DATA SUPPLIED: Begin

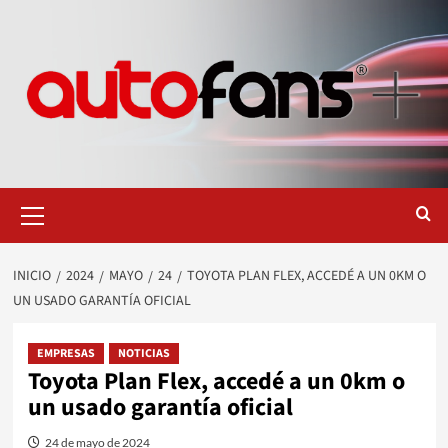
Saltar
al
contenido
Menú
primario
INICIO
2024
MAYO
24
TOYOTA PLAN FLEX, ACCEDÉ A UN 0KM O
UN USADO GARANTÍA OFICIAL
EMPRESAS
NOTICIAS
Toyota Plan Flex, accedé a un 0km o
un usado garantía oficial
24 de mayo de 2024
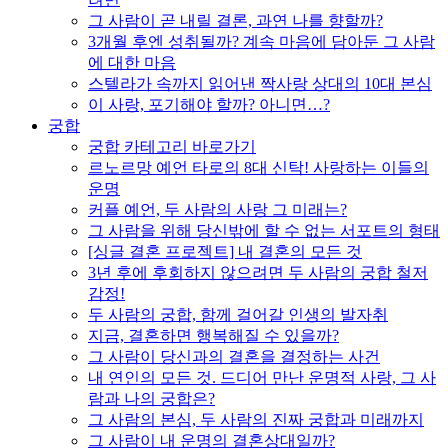
그 사람이 곧 내릴 결론, 과연 나를 향할까?
3개월 후엔 성취될까? 계속 마음에 담아둔 그 사람
에 대한 마음
스텔라가 속까지 읽어낸 짝사랑 상대의 10대 본심
이 사랑, 포기해야 할까? 아니면…?
궁합
궁합 카테고리 바로가기
르노르망 예언 타로의 8대 신탁! 사랑하는 이들의
운명
커플 예언, 두 사람의 사랑 그 미래는?
그 사람을 위해 당신밖에 할 수 없는 서포트의 형태
[싱글 결혼 프로젝트] 내 결혼의 모든 것
3년 후에 후회하지 않으려면 두 사람의 궁합 철저
감정!
두 사람의 궁합, 함께 걸어갈 인생의 발자취
지금, 결혼하면 행복해질 수 있을까?
그 사람이 당신과의 결혼을 결정하는 사건
내 연인의 모든 것. 드디어 만난 운명적 사랑, 그 사
람과 나의 궁합은?
그 사람의 본심, 두 사람의 진짜 궁합과 미래까지
그 사람이 내 운명의 결혼상대일까?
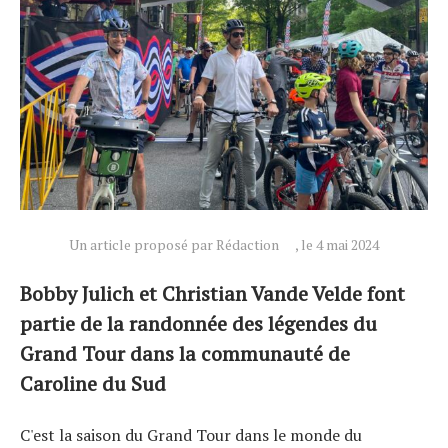
Un article proposé par Rédaction
, le 4 mai 2024
Bobby Julich et Christian Vande Velde font
partie de la randonnée des légendes du
Grand Tour dans la communauté de
Caroline du Sud
C'est la saison du Grand Tour dans le monde du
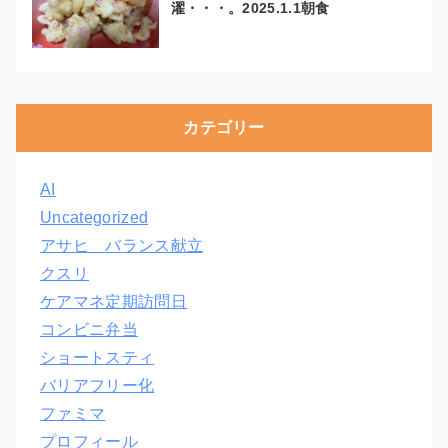
濯・・・。2025.1.1朝食
カテゴリー
AI
Uncategorized
アサヒ バランス献立
クスリ
ケアマネ定期訪問日
コンビニ弁当
ショートスティ
バリアフリー化
ファミマ
プロフィール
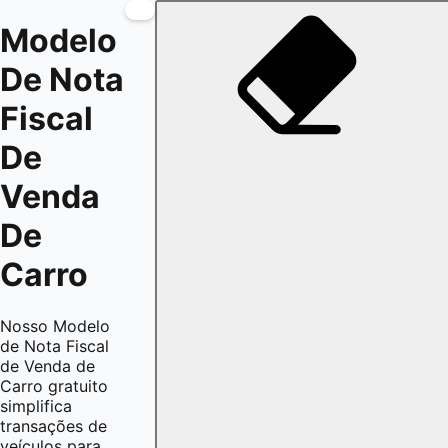
Modelo
De Nota
Fiscal
De
Venda
De
Carro
Nosso Modelo
de Nota Fiscal
de Venda de
Carro gratuito
simplifica
transações de
veículos para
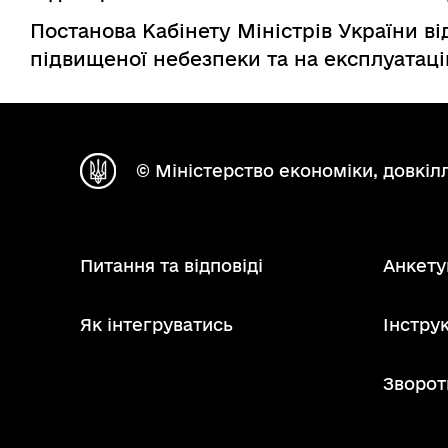
Постанова Кабінету Міністрів України ві
підвищеної небезпеки та на експлуатаці
© Міністерство економіки, довкілл
Питання та відповіді
Анкету
Як інтегруватись
Інструк
Зворот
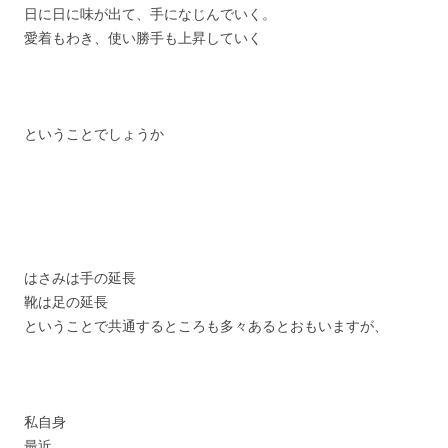
日に日に味が出て、手になじんでいく。
愛着もわき、使い勝手も上昇していく
ということでしょうか
はさみは手の延長
靴は足の延長
ということで共通するところも多々あるとおもいますが、
私自身
最近、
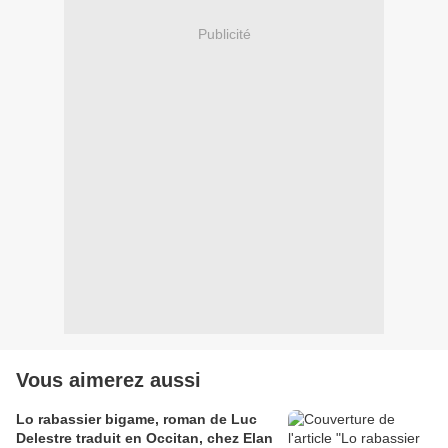
Publicité
Vous aimerez aussi
Lo rabassier bigame, roman de Luc
Delestre traduit en Occitan, chez Elan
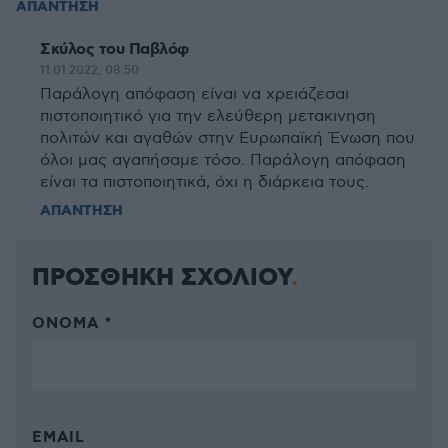
ΑΠΑΝΤΗΣΗ
Σκύλος του Παβλόφ
11.01.2022, 08:50
Παράλογη απόφαση είναι να χρειάζεσαι
πιστοποιητικό για την ελεύθερη μετακινηση
πολιτών και αγαθών στην Ευρωπαϊκή Ένωση που
όλοι μας αγαπήσαμε τόσο. Παράλογη απόφαση
είναι τα πιστοποιητικά, όχι η διάρκεια τους.
ΑΠΑΝΤΗΣΗ
ΠΡΟΣΘΗΚΗ ΣΧΟΛΙΟΥ
ΌΝΟΜΑ *
EMAIL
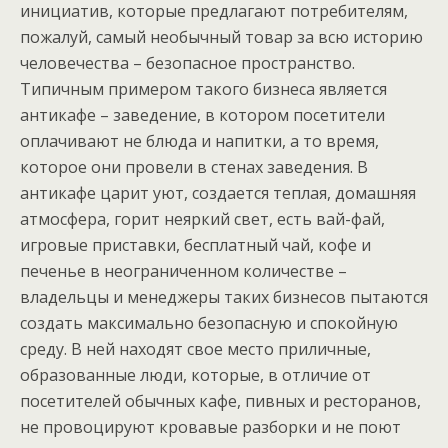
инициатив, которые предлагают потребителям,
пожалуй, самый необычный товар за всю историю
человечества – безопасное пространство.
Типичным примером такого бизнеса является
антикафе – заведение, в котором посетители
оплачивают не блюда и напитки, а то время,
которое они провели в стенах заведения. В
антикафе царит уют, создается теплая, домашняя
атмосфера, горит неяркий свет, есть вай-фай,
игровые приставки, бесплатный чай, кофе и
печенье в неограниченном количестве –
владельцы и менеджеры таких бизнесов пытаются
создать максимально безопасную и спокойную
среду. В ней находят свое место приличные,
образованные люди, которые, в отличие от
посетителей обычных кафе, пивных и ресторанов,
не провоцируют кровавые разборки и не поют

DATA SUPPLIED: End

Please output every entry exactly as written, apart from the pictures.

EXERCISE RESPONSE:
Saltar
al
contenido
Menú
primario
INICIO
2024
MAYO
24
TOYOTA PLAN FLEX, ACCEDÉ A UN 0KM O
UN USADO GARANTÍA OFICIAL
EMPRESAS
NOTICIAS
Toyota Plan Flex, accedé a un 0km o
un usado garantía oficial
24 de mayo de 2024
그 사람이 곧 내릴 결론, 과연 나를 향할까?
3개월 후엔 성취될까? 계속 마음에 담아둔 그 사람
에 대한 마음
스텔라가 속까지 읽어낸 짝사랑 상대의 10대 본심
이 사랑, 포기해야 할까? 아니면…?
궁합
궁합 카테고리 바로가기
르노르망 예언 타로의 8대 신탁! 사랑하는 이들의
운명
커플 예언, 두 사람의 사랑 그 미래는?
그 사람을 위해 당신밖에 할 수 없는 서포트의 형태
[싱글 결혼 프로젝트] 내 결혼의 모든 것
3년 후에 후회하지 않으려면 두 사람의 궁합 철저
감정!
두 사람의 궁합, 함께 걸어갈 인생의 발자취
지금, 결혼하면 행복해질 수 있을까?
그 사람이 당신과의 결혼을 결정하는 사건
내 연인의 모든 것. 드디어 만난 운명적 사랑, 그 사
람과 나의 궁합은?
그 사람의 본심, 두 사람의 진짜 궁합과 미래까지
그 사람이 내 운명의 결혼상대일까?
Un article proposé par Rédaction
, le 4 mai 2024
Bobby Julich et Christian Vande Velde font
partie de la randonnée des légendes du
Grand Tour dans la communauté de
Caroline du Sud
C'est la saison du Grand Tour dans le monde du
濯・・・。2025.1.1朝食
カテゴリー
AI
Uncategorized
アサヒ バランス献立
クスリ
ケアマネ定期訪問日
コンビニ弁当
ショートスティ
バリアフリー化
ファミマ
プロフィール
Modelo
De Nota
Fiscal
De
Venda
De
Carro
Nosso Modelo
de Nota Fiscal
de Venda de
Carro gratuito
simplifica
transações de
veículos para
Постанова Кабінету Міністрів України ві
підвищеної небезпеки та на експлуатаці
© Міністерство економіки, довкілл
Питання та відповіді
Анкету
Як інтегруватись
Інструк
Зворот
日に日に味が出て、手になじんでいく。
愛着もわき、使い勝手も上昇していく
ということでしょうか
はさみは手の延長
靴は足の延長
ということで共通するところも多々あるとおもいますが、
私自身
最近、
Publicité
Vous aimerez aussi
Lo rabassier bigame, roman de Luc
Delestre traduit en Occitan, chez Elan
ΑΠΑΝΤΗΣΗ
Σκύλος του Παβλόφ
11.01.2022, 08:50
Παράλογη απόφαση είναι να χρειάζεσαι
πιστοποιητικό για την ελεύθερη μετακινηση
πολιτών και αγαθών στην Ευρωπαϊκή Ένωση που
όλοι μας αγαπήσαμε τόσο. Παράλογη απόφαση
είναι τα πιστοποιητικά, όχι η διάρκεια τους.
ΑΠΑΝΤΗΣΗ
ΠΡΟΣΘΗΚΗ ΣΧΟΛΙΟΥ
ΌΝΟΜΑ *
EMAIL
инициатив, которые предлагают потребителям,
пожалуй, самый необычный товар за всю историю
человечества – безопасное пространство.
Типичным примером такого бизнеса является
антикафе – заведение, в котором посетители
оплачивают не блюда и напитки, а то время,
которое они провели в стенах заведения. В
антикафе царит уют, создается теплая, домашняя
атмосфера, горит неяркий свет, есть вай-фай,
игровые приставки, бесплатный чай, кофе и
печенье в неограниченном количестве –
владельцы и менеджеры таких бизнесов пытаются
создать максимально безопасную и спокойную
среду. В ней находят свое место приличные,
образованные люди, которые, в отличие от
посетителей обычных кафе, пивных и ресторанов,
не провоцируют кровавые разборки и не поют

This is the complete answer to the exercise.